Comment accueillez-vous la fermeture de votre représentation diplomatique à Washington ?
Je vous rappelle que cette représentation n’était pas un cadeau des États-Unis, mais le fruit d’un accord entre les Américains et l’OLP conclu en 1989 dans le cadre du dialogue entamé entre les deux parties. Ainsi, les États-Unis ont déshonoré leurs engagements sans aucune raison.

Donald Trump semble faire pression sur l’Autorité palestinienne afin qu’elle regagne la table des négociations...
Sachez que nous ne marchandons pas l’avenir de notre peuple avec une poignée de dollars. Donald Trump se trompe s’il pense arriver à ses fins.
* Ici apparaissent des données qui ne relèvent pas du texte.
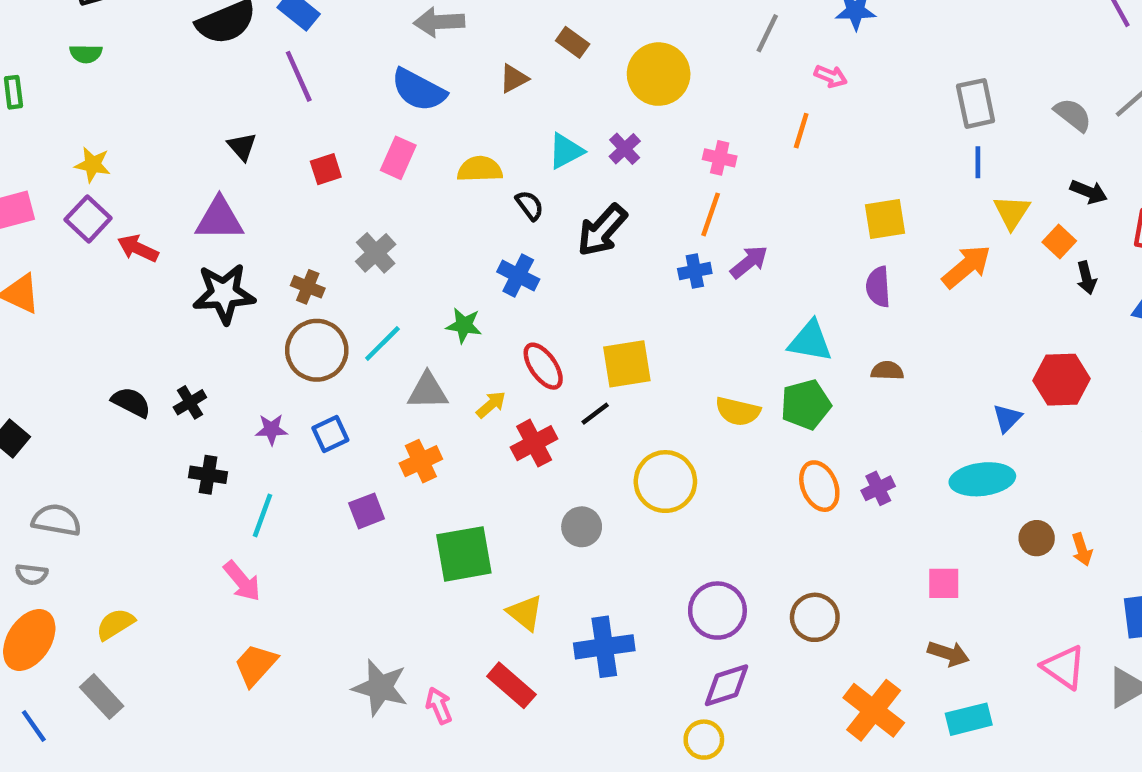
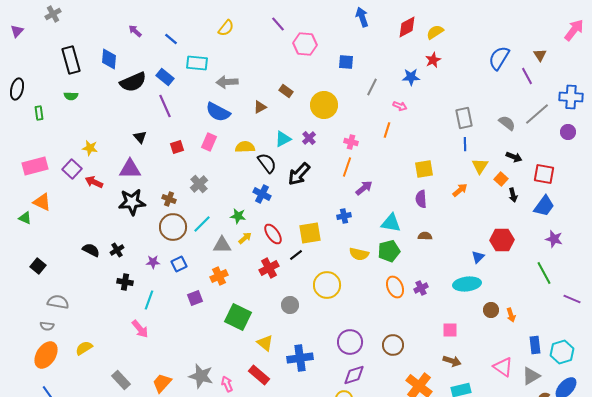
yellow star: (93, 165) -> (90, 148), moved
black semicircle: (530, 205) -> (267, 163), size x1.5
orange arrow: (966, 266) -> (460, 190), size x0.7
blue cross: (695, 271) -> (344, 216), moved
yellow arrow: (491, 405) -> (245, 238), moved
green square: (464, 554) -> (238, 317), turned 36
orange trapezoid: (256, 665) -> (162, 383), moved
gray rectangle: (102, 697) -> (121, 380), moved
Aujourd’hui, les Palestiniens critiquent de plus en plus le président Mahmoud Abbas...
Il est normal qu’il existe une frustration auprès de la jeunesse, non pas envers le président, mais en raison de la situation générale. Quand on prédit la paix, et que celle-ci n’arrive pas, cela crée du mécontentement. Mais nous effectuons un travail énorme auprès de la jeunesse palestinienne. Celle-ci est très mécontente de la politique américaine, et plus globalement de la lâcheté de la communauté internationale, incapable de protéger une population sous occupation. Voilà pourquoi nous avons averti le Conseil de sécurité de l’ONU du danger qui pèse sur notre jeunesse. D’ailleurs, notre président va faire un discours à l’occasion de l’Assemblée générale des Nations unies, dans lequel il avertira des risques qui pèsent sur notre population si aucune autre option n’est trouvée. De sorte que personne ne pourra prétendre qu’il n’aura pas été prévenu.

Que voulez-vous dire ?
Si MM. Trump et Netanyahou croient que notre peuple va céder à leur politique, ils se trompent grandement. Les Palestiniens ne manquent pas de force. Ils sont très forts, de par l’appui de la communauté internationale et de tous les peuples de la région. Ce n’est pas par la force qu’on peut leur confisquer leurs droits prévus par la loi internationale, à savoir l’établissement d’un État palestinien sur les frontières de 1967 avec Jérusalem-Est pour capitale.